[Items from a dataset]
= = = = = = =

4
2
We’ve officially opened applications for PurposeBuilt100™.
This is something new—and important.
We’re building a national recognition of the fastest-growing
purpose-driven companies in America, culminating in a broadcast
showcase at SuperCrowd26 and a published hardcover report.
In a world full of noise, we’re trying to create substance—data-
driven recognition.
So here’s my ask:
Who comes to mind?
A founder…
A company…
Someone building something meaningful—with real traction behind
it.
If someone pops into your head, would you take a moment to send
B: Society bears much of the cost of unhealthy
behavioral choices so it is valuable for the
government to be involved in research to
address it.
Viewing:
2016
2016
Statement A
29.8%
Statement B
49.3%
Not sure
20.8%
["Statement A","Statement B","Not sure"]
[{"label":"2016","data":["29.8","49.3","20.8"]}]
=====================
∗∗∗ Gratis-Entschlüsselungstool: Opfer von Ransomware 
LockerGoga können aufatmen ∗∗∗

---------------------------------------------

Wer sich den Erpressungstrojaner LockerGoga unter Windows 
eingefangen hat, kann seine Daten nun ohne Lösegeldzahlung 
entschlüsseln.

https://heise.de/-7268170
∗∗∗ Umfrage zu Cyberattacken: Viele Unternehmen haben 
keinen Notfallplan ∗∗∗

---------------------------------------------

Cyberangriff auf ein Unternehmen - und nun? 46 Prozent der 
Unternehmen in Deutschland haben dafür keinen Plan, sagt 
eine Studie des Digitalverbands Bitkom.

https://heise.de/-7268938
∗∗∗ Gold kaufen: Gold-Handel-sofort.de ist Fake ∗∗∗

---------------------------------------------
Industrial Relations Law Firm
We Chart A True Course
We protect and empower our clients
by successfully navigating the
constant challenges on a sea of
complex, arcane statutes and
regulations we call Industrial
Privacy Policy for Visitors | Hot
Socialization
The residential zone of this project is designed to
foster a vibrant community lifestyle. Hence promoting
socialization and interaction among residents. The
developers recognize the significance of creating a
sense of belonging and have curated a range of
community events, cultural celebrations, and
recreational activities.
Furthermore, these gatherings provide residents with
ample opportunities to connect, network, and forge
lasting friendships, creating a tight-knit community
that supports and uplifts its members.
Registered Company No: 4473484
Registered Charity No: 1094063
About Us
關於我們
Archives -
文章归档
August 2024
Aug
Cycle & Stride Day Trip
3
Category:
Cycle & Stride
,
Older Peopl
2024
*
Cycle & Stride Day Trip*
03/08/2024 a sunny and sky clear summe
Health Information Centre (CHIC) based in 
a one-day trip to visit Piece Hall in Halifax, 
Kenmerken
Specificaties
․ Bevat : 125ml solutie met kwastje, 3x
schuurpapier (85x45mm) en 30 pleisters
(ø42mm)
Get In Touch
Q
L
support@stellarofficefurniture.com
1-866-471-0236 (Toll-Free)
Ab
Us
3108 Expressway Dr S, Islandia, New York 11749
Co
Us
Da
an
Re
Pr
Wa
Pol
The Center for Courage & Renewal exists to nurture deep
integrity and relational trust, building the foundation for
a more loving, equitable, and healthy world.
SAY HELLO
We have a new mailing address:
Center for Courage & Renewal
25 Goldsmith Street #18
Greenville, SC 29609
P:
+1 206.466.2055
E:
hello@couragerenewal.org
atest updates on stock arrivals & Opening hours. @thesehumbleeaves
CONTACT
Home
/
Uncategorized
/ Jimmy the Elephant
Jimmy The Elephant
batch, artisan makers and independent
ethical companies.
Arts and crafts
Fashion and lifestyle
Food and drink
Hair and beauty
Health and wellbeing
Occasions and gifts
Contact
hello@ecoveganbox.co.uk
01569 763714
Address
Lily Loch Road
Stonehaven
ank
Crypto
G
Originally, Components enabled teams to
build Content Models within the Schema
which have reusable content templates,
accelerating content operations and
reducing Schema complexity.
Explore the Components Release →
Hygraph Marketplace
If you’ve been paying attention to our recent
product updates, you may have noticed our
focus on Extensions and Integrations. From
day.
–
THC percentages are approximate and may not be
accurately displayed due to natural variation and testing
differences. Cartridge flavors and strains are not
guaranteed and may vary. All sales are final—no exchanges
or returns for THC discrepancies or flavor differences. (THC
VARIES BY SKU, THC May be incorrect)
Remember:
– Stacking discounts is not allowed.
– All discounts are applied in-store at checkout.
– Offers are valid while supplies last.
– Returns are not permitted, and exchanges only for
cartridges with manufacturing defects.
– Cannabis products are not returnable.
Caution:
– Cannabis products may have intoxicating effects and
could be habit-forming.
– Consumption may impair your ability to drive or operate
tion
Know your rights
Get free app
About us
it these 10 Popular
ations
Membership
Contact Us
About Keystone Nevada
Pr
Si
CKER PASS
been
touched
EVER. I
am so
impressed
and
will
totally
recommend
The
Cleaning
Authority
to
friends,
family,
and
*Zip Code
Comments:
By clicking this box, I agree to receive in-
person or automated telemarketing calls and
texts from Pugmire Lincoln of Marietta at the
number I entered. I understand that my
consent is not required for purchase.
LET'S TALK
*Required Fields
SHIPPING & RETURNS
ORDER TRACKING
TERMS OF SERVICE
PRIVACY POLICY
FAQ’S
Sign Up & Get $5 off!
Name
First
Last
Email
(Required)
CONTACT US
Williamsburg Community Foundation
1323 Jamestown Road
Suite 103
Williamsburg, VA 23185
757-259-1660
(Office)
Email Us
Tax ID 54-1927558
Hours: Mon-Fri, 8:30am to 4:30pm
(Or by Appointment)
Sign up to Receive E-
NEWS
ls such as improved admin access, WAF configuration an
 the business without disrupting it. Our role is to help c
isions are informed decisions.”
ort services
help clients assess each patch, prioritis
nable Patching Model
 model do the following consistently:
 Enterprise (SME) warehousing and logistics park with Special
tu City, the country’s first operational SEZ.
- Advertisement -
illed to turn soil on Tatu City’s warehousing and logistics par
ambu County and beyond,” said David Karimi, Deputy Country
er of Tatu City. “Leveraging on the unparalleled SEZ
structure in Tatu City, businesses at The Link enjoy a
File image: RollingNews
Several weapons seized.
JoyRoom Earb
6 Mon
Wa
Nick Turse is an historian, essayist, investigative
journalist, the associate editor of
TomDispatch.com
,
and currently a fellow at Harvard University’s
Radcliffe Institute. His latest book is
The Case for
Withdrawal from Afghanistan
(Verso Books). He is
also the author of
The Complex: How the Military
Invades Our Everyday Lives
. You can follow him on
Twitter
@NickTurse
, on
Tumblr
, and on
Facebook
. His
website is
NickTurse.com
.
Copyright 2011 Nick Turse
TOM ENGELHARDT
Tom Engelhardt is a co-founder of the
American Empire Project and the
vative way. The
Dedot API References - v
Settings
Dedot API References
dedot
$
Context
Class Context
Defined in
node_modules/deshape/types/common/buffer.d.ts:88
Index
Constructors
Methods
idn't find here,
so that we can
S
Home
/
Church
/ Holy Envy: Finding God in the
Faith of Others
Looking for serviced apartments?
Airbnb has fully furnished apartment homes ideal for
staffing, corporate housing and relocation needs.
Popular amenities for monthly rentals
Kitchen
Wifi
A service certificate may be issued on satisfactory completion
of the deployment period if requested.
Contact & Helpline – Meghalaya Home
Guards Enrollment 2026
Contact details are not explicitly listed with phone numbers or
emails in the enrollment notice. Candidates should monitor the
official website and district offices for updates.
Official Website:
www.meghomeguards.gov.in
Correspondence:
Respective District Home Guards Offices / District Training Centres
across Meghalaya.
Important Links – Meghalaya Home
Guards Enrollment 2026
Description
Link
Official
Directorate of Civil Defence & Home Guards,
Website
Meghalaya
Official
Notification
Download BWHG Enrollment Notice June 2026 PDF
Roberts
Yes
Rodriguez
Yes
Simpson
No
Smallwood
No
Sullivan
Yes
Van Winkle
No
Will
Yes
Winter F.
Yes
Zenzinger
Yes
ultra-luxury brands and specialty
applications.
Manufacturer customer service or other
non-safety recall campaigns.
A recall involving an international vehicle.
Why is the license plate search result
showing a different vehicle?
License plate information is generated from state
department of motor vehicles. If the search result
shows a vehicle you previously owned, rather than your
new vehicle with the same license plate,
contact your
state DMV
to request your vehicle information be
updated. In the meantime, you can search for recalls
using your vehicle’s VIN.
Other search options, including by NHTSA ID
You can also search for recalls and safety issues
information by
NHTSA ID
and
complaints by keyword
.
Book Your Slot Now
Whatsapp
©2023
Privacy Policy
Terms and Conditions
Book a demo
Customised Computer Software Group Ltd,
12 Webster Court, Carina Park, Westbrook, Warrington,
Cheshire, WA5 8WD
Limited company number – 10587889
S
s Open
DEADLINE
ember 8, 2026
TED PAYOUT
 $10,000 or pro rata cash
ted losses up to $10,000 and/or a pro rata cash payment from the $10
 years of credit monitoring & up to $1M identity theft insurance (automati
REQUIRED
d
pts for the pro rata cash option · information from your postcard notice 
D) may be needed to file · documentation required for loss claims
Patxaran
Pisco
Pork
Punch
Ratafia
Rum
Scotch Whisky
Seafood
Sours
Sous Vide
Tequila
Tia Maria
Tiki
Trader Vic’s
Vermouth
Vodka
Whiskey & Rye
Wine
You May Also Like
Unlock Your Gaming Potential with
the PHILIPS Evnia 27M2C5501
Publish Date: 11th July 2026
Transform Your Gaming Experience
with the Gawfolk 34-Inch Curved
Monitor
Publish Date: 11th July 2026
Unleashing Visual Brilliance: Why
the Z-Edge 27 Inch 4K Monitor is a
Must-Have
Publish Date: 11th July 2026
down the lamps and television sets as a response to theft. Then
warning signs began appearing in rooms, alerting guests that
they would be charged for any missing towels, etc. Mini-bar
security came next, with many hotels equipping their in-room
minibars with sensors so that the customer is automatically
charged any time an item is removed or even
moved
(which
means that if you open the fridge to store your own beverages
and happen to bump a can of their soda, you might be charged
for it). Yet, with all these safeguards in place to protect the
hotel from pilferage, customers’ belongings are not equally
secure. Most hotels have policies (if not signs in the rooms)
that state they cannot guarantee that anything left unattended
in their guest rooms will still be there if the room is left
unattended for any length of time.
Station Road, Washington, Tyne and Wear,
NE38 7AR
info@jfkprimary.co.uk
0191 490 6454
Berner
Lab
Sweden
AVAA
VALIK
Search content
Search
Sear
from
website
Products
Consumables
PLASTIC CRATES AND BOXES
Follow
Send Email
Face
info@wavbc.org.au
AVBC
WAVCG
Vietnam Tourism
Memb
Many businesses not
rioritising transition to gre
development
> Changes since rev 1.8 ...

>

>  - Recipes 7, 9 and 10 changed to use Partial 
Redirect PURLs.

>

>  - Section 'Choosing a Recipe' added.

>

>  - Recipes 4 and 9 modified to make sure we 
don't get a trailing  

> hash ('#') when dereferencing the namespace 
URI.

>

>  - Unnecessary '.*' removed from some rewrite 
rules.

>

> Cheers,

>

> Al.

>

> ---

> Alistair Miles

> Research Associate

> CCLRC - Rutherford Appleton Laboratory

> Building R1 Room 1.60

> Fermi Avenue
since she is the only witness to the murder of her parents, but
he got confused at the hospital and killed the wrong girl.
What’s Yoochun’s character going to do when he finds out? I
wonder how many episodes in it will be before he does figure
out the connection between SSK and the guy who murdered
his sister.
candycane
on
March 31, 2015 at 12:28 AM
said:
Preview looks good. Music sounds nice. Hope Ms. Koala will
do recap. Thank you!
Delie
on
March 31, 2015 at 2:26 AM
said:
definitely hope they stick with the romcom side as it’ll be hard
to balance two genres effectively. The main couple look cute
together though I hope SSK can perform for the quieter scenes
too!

= = = = = = =

# Your assignment
Set aside each line above that includes the string "companies" and report it.

# Output for this exercise
purpose-driven companies in America, culminating in a broadcast
ethical companies.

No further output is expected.